There’s undoubtedly a scientific reason why salt water is so beneficial to human beings. I don’t know that reason. I do know that I, like many, are drawn inexorably to ocean water.
The saltiness of ocean water is called its salinity. Salinity means the total salt content in water. So, a salinity of 35 parts per thousand means there are 35 pounds of salt per 1,000 pounds of seawater. But there’s no single type of salt flavoring seawater. Ocean water contains a whirlwind of elements that are classified as salts. Chloride, sodium, magnesium, sulfate, calcium, potassium, and 71 other chemicals make up 99 percent of the dissolved solids in sea water.
Where does the salt come from? Some of it is eroded from rocks by rain. Rainwater percolates through the soil bearing its cargo of dissolved minerals, meets up with a stream, then a river, and eventually enters the ocean.
Salt also enters the ocean from hydrothermal vents deep in the ocean floor. The hydrothermal vents are siphons of gas and hot water along the mid-Atlantic Ridge and other oceanic mountain ranges. The extremely hot water dissolves minerals as it passes through rocks in the earth’s crust and brings those minerals out into the open ocean. Sometimes the minerals react to the cold water and precipitate out, forming cones and other odd shapes around the vents. Most of the time the minerals stay dissolved in the seawater.
Volcanoes also add salt to the ocean in much the same way. The hot water and gasses emitted by an erupting underwater volcano add salt and minerals to the ocean in a manner similar to a hydrothermal vent, but in a much more abrupt manner.
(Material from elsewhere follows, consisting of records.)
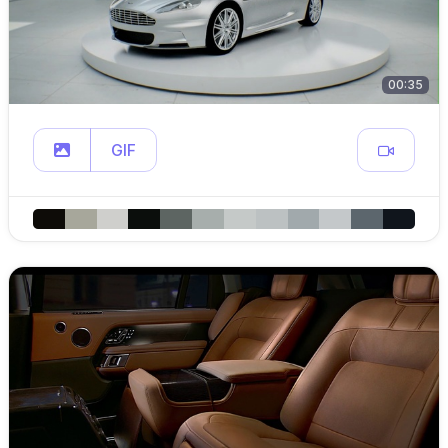
00:35
GIF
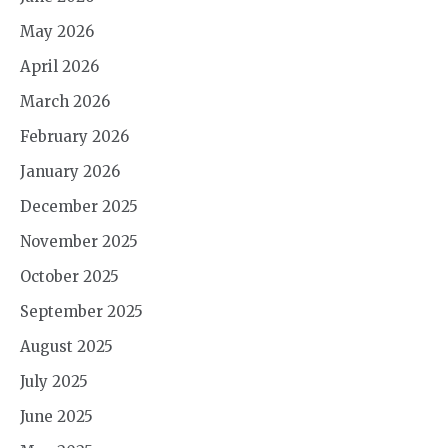
May 2026
April 2026
March 2026
February 2026
January 2026
December 2025
November 2025
October 2025
September 2025
August 2025
July 2025
June 2025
Why does the ocean stay salty? With all the worlds’ rivers forever feeding zillions of cubic meters of fresh water into the oceans, not to mention the rain that falls on them daily, you would think the saltiness of the ocean would become diluted, but it doesn’t. The answer lies with the sun. The heat of the sun warms the top layer of the ocean. As a result, evaporation takes place. If you’ve ever tasted the white ring on the rocks around a tide pool on a hot summer day, you know that when water evaporates, it leaves its salts behind. So, while the top layer of the ocean may evaporate, the salt stays put.
Then the question becomes, why isn’t the ocean too salty? The answer is because the ocean is in a type of stasis. In very deep water, which is under phenomenal pressure, dissolved salts precipitate out of seawater to form rocks on the ocean floor. Globally this process just about matches the amount of salt that is introduced to the ocean by rivers, volcanoes, and hydrothermal vents.
Of course, parts of the world’s oceans vary in their salinity. The saltiest water, around 40 parts per thousand, occurs in the Red Sea and the Persian Gulf, where rates of evaporation are very high. Our region, the North Atlantic, is the saltiest of the large oceans, with a salinity of about 37.9 parts per thousand. Within the North Atlantic, the saltiest part is the Sargasso Sea, an area of about 2 million square miles, located about 2,000 miles west of the Canary Islands.
Regardless of its salinity or the types of minerals that lie within it, I still take salt water for a toothache and throw my body into the ocean whenever I can. Quite literally, the ocean is forever in my blood.